7 Acts of Self-Care for Better Mental Health
In this post, I summarise seven more ideas that have helped me to cope with the long summer therapy break. Part 1 can be found here.
1) Read a book that links to therapy
This could be non-fiction, fiction, or poetry; a book about therapy or a novel recommended by your therapist. It could simply be a book on a subject that you have been tackling during recent sessions. I have tried all of these variations, and if you read with therapy in mind, I have found that it can be a very connecting experience. I have also long-believed that there is a ‘right time’ to read every book, and often you only know that time, when it arrives. Listen to your gut feeling, and read the book that you are drawn to. You may not understand why, but you may find it an extraordinarily powerful experience, and at the very least one that you can discuss with your therapist on your return to sessions.
2) Connect one-to-one with others
Before a break starts, I make sure to put a time in my diary to meet up or chat with someone I am close to, who I can open to about my feelings if I want to, and who I know will be caring and supportive. For me, that means arranging a meeting with my vicar’s wife who is a strong, compassionate and encouraging woman, and also making sure I set up a long phone call with my best friend who lives abroad (and luckily has free international calls!).
3) Buy yourself some flowers
As I very rarely have flowers in the house, when I do, I really tend to notice them. Seeing flowers every day in the kitchen, is a constant reminder and connection with therapy, particularly if they are of the colour that I tend to associate with my therapist. They are also a very visible reminder of the fact that I am trying to take care of myself, and that I should try and treat myself with compassion.
4) Engage all your senses
I tend to focus on the sense of sound and sight when it comes to self-care, but during therapy breaks I try to remember to pay attention to my other senses as well. Using scented candles, particularly if the scent connects you to positive memories, can be a good way to do this. Last summer I bought some lotion that my yoga teacher sometimes uses on our feet or shoulders. The smell reminds me of yoga; and as yoga is a time when I try and connect with myself (my ‘inner characters’, my emotions, and my body), it is also a reminder of therapy.
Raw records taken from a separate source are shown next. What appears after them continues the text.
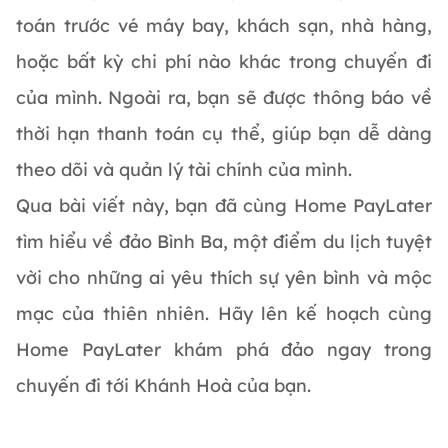
toán trước vé máy bay, khách sạn, nhà hàng,
hoặc bất kỳ chi phí nào khác trong chuyến đi
của mình. Ngoài ra, bạn sẽ được thông báo về
thời hạn thanh toán cụ thể, giúp bạn dễ dàng
theo dõi và quản lý tài chính của mình.
Qua bài viết này, bạn đã cùng Home PayLater
tìm hiểu về đảo Bình Ba, một điểm du lịch tuyệt
vời cho những ai yêu thích sự yên bình và mộc
mạc của thiên nhiên. Hãy lên kế hoạch cùng
Home PayLater khám phá đảo ngay trong
chuyến đi tới Khánh Hoà của bạn.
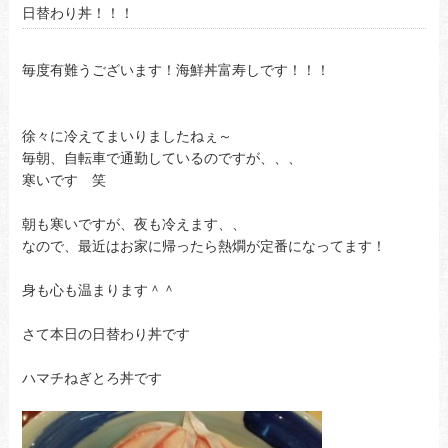
日替わり丼！！！
毎度有難うございます！海鮮丼富寿しです！！！
徐々に冷えてまいりましたねぇ～
毎朝、自転車で通勤しているのですが、、、
寒いです 笑
朝も寒いですが、夜も冷えます、、
なので、最近はお家に帰ったら熱燗が定番になってます！
身も心も温まります＾＾
さて本日の日替わり丼です
ハマチねぎとろ丼です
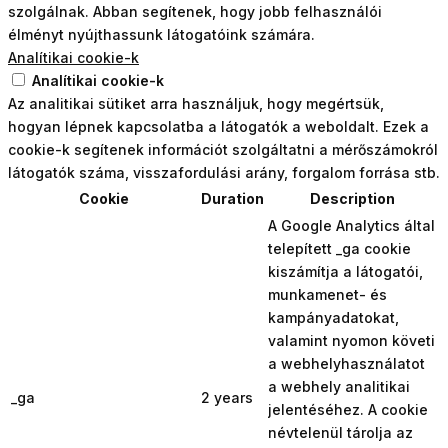
szolgálnak. Abban segítenek, hogy jobb felhasználói
élményt nyújthassunk látogatóink számára.
Analítikai cookie-k
Analítikai cookie-k
Az analitikai sütiket arra használjuk, hogy megértsük,
hogyan lépnek kapcsolatba a látogatók a weboldalt. Ezek a
cookie-k segítenek információt szolgáltatni a mérőszámokról
látogatók száma, visszafordulási arány, forgalom forrása stb.
Cookie
Duration
Description
A Google Analytics által
telepített _ga cookie
kiszámítja a látogatói,
munkamenet- és
kampányadatokat,
valamint nyomon követi
a webhelyhasználatot
a webhely analitikai
_ga
2 years
jelentéséhez. A cookie
névtelenül tárolja az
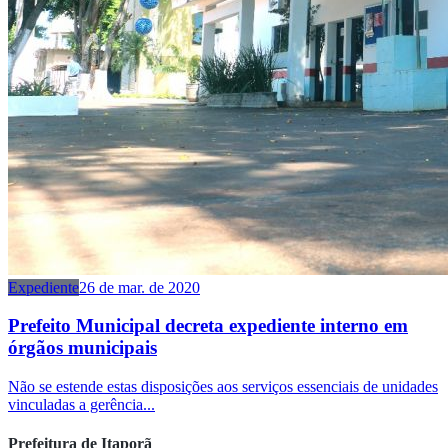
Expediente
26 de mar. de 2020
Prefeito Municipal decreta expediente interno em
órgãos municipais
Não se estende estas disposições aos serviços essenciais de unidades
vinculadas a gerência...
Prefeitura de Itaporã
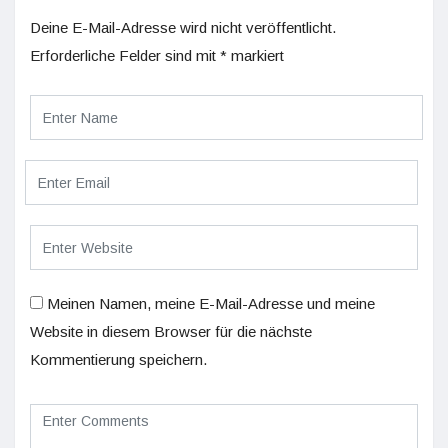
Deine E-Mail-Adresse wird nicht veröffentlicht.
Erforderliche Felder sind mit
*
markiert
Meinen Namen, meine E-Mail-Adresse und meine
Website in diesem Browser für die nächste
Kommentierung speichern.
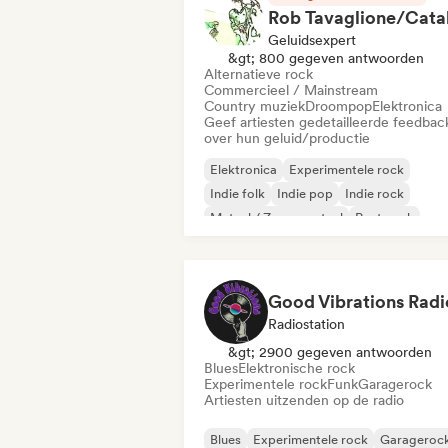
Geluidsexpert
&gt; 800 gegeven antwoorden
Alternatieve rock
Commercieel / Mainstream
Country muziek
Droompop
Elektronica
Geef artiesten gedetailleerde feedbac
over hun geluid/productie
Elektronica
Experimentele rock
Indie folk
Indie pop
Indie rock
Metaal / Zwaar metaal
Post punk
Rock & Roll / Klassieke rock
Good Vibrations Radi
Radiostation
&gt; 2900 gegeven antwoorden
Blues
Elektronische rock
Experimentele rock
Funk
Garagerock
Artiesten uitzenden op de radio
Blues
Experimentele rock
Garageroc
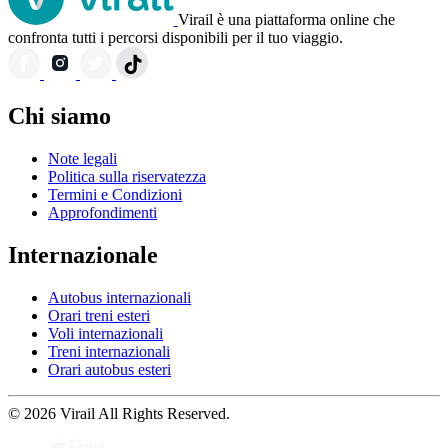
Virail è una piattaforma online che
confronta tutti i percorsi disponibili per il tuo viaggio.
Chi siamo
Note legali
Politica sulla riservatezza
Termini e Condizioni
Approfondimenti
Internazionale
Autobus internazionali
Orari treni esteri
Voli internazionali
Treni internazionali
Orari autobus esteri
© 2026 Virail All Rights Reserved.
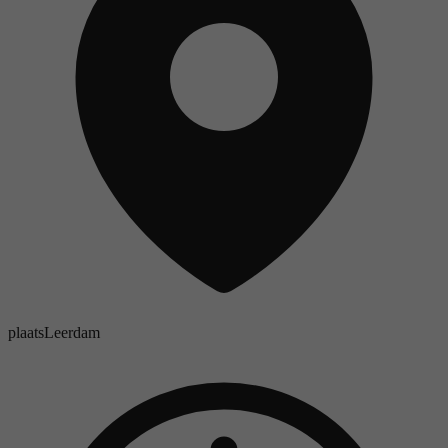
plaats
Leerdam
5) Blurt Foundation BuddyBox
These are not cheap (though cheaper than a therapy session, which is what I tell myself when I order them!), but they are a welcome little luxury that you can order before the end of one month, to arrive in the middle of the following month. Each BuddyBox contains a number of treats and self-care items, ranging from notebooks, to candles, to teabags, to stickers, and many more! You can view the content of previous BuddyBoxes, on the website.
6) Vary your phone wallpaper
Strange though it may sound, this is my version of keeping a mood diary or using a mood app! Though it doesn’t track my mood, it helps me to be much more aware of it, and thus better able to cope with changes. I’ve chosen various photos (which I found online, though they could be your own photos) that I feel represent different parts of myself (e.g. vulnerable child, or rebellious teenager), which in turn are associated with different mood states. For me, it works to have photos which are all on a similar theme, for example dancers in different poses, or flowers of different colours, or a forest in different seasons. I look at my phone frequently, and the wallpaper I have chosen connects me with my feelings and reminds me to stay curious about them. I often find that an urge to change the photo to something else, signals a mood change that is coming, even before I’m aware of it at a conscious level.
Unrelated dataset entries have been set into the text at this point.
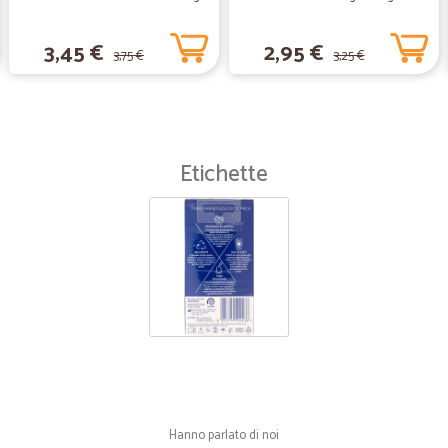
Prezzi buoni. Tempo di consegna bu
3,45 €
2,95 €
3,75 €
3,25 €
—
Fulvia G.
Veloci e gentilissimi alla c
Veloci e gentilissimi alla consegn
Etichette
—
Francesca L
Competenza e precisione
Mi sono trovata molto bene con Cic
inviare alla mia mamma che abita in 
Un unico appunto, dovrebbe esserci
Hanno parlato di noi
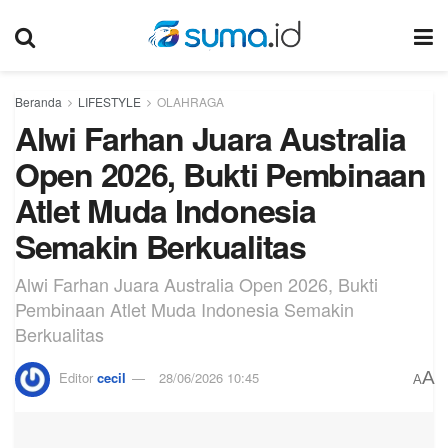
Beranda
LIFESTYLE
OLAHRAGA
Alwi Farhan Juara Australia
Open 2026, Bukti Pembinaan
Atlet Muda Indonesia
Semakin Berkualitas
Alwi Farhan Juara Australia Open 2026, Bukti
Pembinaan Atlet Muda Indonesia Semakin
Berkualitas
A
Editor
cecil
28/06/2026 10:45
A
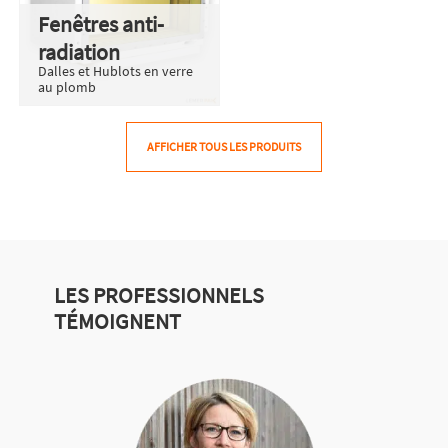
Fenêtres anti-
radiation
Dalles et Hublots en verre
au plomb
AFFICHER TOUS LES PRODUITS
LES PROFESSIONNELS
TÉMOIGNENT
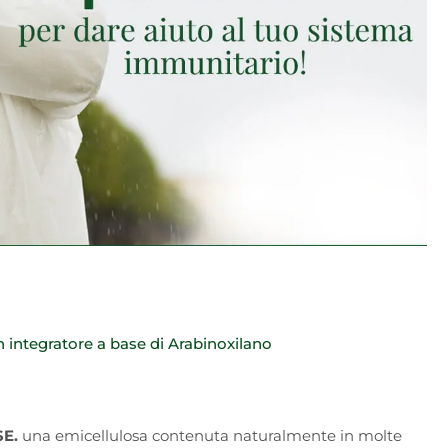
 integratore a base di Arabinoxilano
SE.
una emicellulosa contenuta naturalmente in molte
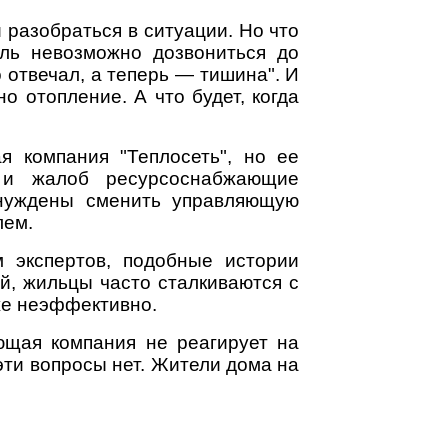
разобраться в ситуации. Но что
ель невозможно дозвониться до
 отвечал, а теперь — тишина". И
о отопление. А что будет, когда
 компания "Теплосеть", но ее
к и жалоб ресурсоснабжающие
ынуждены сменить управляющую
лем.
 экспертов, подобные истории
й, жильцы часто сталкиваются с
же неэффективно.
ющая компания не реагирует на
эти вопросы нет. Жители дома на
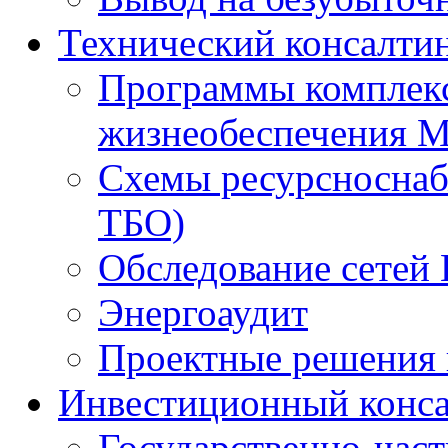
Технический консалти
Программы комплекс
жизнеобеспечения 
Схемы ресурсноснаб
ТБО)
Обследование сетей 
Энергоаудит
Проектные решения 
Инвестиционный конса
Государственно-час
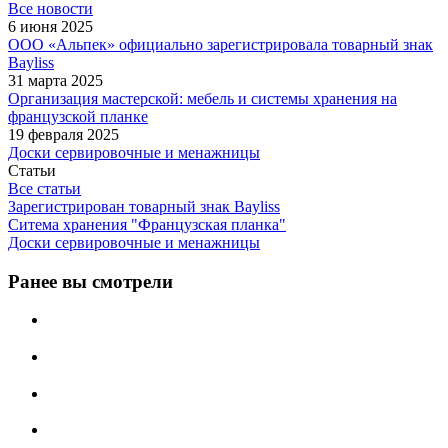
Все новости
6 июня 2025
ООО «Альпек» официально зарегистрировала товарный знак
Bayliss
31 марта 2025
Организация мастерской: мебель и системы хранения на
французской планке
19 февраля 2025
Доски сервировочные и менажницы
Статьи
Все статьи
Зарегистрирован товарный знак Bayliss
Ситема хранения "Французская планка"
Доски сервировочные и менажницы
Ранее вы смотрели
7) Adopt a transitional object, or several
Transitional objects – objects that provide psychological comfort by reminding me of my therapist – have always been important to me. I have several, acquired at different times. A transitional object can be something you have chosen, or something given to you by your therapist. I have a bracelet with a few lines of poetry that my therapist quoted to me once. I also have a ‘therapy jacket’ which I bought more as a comfort blanket on the day of my first ‘missed session’ during a therapy break a couple of years ago. Last summer, just before our longest break to date, my therapist lent me an interesting stone she had found on a beach years ago, and it reminds me of my therapist daily. An object can be perfectly ordinary, but you can give it significance, if you are drawn to do so – my therapist let me keep the stone and said it had become mine, because I had invested it with meaning.
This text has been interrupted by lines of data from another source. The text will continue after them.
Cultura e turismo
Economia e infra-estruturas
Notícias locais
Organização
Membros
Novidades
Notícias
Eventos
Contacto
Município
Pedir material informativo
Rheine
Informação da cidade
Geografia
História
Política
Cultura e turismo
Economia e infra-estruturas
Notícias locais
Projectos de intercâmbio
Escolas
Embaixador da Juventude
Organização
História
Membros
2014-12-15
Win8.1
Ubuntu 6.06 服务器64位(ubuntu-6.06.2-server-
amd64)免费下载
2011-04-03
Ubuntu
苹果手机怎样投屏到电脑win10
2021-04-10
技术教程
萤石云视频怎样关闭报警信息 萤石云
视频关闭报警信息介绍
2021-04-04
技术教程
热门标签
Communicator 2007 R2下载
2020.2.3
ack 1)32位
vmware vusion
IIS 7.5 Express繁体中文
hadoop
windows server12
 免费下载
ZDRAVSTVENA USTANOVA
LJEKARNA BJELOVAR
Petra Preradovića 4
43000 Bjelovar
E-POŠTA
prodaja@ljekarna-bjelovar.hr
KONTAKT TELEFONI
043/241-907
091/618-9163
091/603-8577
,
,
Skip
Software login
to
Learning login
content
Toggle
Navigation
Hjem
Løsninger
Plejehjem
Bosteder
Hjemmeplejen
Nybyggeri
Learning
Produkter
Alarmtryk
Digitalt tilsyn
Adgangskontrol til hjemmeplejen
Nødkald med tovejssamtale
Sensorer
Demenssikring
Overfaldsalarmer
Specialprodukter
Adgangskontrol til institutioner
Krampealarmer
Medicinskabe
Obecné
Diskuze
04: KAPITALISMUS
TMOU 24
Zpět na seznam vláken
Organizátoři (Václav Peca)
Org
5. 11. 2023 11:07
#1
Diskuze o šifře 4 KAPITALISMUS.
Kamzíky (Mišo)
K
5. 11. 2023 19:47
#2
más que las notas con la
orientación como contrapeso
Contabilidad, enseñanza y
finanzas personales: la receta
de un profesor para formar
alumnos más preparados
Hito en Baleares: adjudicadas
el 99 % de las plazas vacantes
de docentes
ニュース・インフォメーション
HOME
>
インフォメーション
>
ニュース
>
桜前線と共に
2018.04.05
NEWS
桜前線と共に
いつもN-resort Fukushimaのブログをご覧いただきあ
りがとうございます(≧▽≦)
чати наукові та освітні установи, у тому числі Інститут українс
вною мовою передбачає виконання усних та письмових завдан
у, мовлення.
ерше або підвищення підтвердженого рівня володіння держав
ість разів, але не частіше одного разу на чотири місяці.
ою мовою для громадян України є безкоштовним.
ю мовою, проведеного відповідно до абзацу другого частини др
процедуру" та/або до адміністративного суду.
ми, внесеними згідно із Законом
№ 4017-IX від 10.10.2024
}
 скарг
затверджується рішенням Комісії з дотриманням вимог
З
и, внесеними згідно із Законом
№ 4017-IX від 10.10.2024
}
I have learned that the most important thing about my self-care strategies are that they are my own ideas - personal and meaningful to me. I realised that some of the methods I have adopted (for example, daily tweeting my way through breaks) are variations of others’ ideas that I dismissed because they didn’t appeal to me (such as keeping a gratitude journal). Therefore, though I hope that my tips are interesting and helpful, I think their key value will be in using them as springboards or inspiration for your own therapy break strategies!